Compiling Swift: What about imports?

Compiling and linking Obj-C against Swift also means compiling Swift and
linking it with other Swift.
When the compiler is generating an object file for a Swift file,
it’s taking a lot on faith. Again.

In this case, other Swift files in the project promise external definitions to
the compiler. Yup—the Swift files themselves are effectively header files!

Importing names from other files in a module is implicit in the source code:
you can freely use a type B defined in B.swift while you’re writing code
in A.swift, and you just expect it to be available.
If this were Obj-C, it’d be roughly like every .m file in your project
automagically gained a series of #imports of every .h file in your project.

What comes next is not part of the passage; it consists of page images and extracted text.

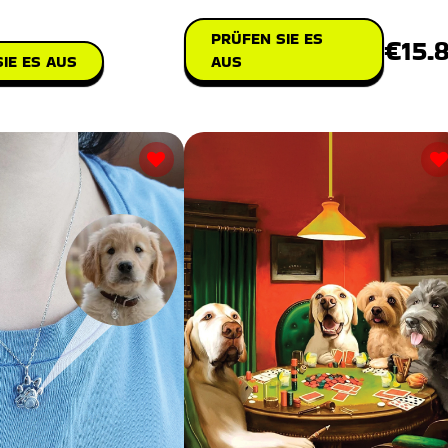
PRÜFEN SIE ES
€15.
IE ES AUS
AUS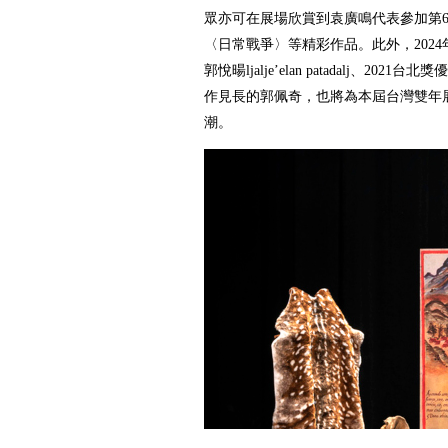
眾亦可在展場欣賞到袁廣鳴代表參加第6
〈日常戰爭〉等精彩作品。此外，202
郭悅暘ljalje’elan patadalj、20
作見長的郭佩奇，也將為本屆台灣雙年
潮。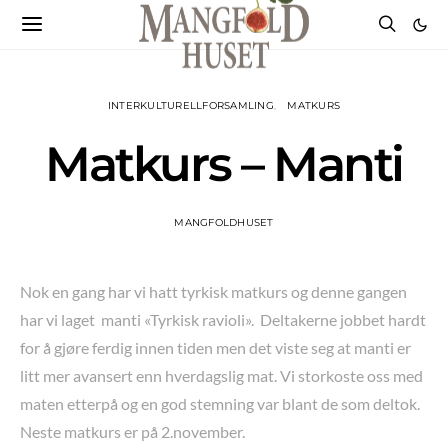
INTERKULTURELLFORSAMLING
MATKURS
Matkurs – Manti
MANGFOLDHUSET
Nok en gang har vi hatt tyrkisk matkurs og denne gangen
har vi laget manti «Tyrkisk ravioli». Deltakerne jobbet hardt
for å gjøre ferdig innen tiden men det viste seg at manti er
litt mer avansert enn hverdagslig mat. Vi storkoste oss med
maten etterpå og en god stemning var blant de som deltok.
Neste matkurs er på 2.november.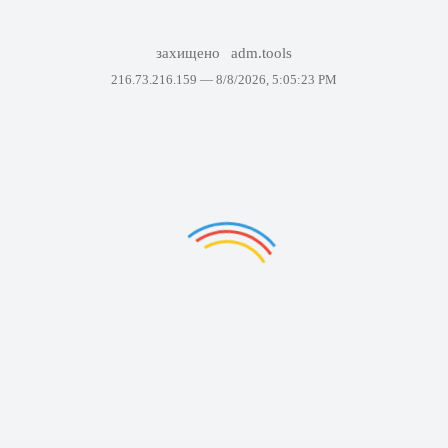
захищено
adm.tools
216.73.216.159 —
8/8/2026, 5:05:23 PM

Swift code does not have #imports to name the specific files to factor
into compilation of a single .swift file, though.
So instead of listing all the files in the module in the .swift file,
that list moves to the compiler invocation:
When you compile a single Swift file, the compiler invocation
lists every other Swift file in that module.

Good thing Xcode is writing those compiler invocations for you, yeah?

Conclusion

Obj-C compilation is map–reduce with headers providing all the nitty-gritty context needed to carry out that map step. Map to object files; reduce to executable file.

Using Swift from Obj-C works by making Swift look like Obj-C,
so the normal Obj-C build pipeline can work its magic.
To make Swift look like Obj-C,
each Swift file gets compiled into
a corresponding header and object file.

This was a high-level overview. To really understand what’s going on,
we’ll need to grovel through Xcode’s build logs to see how all this plays
out in gory detail. But that’s a job for another day.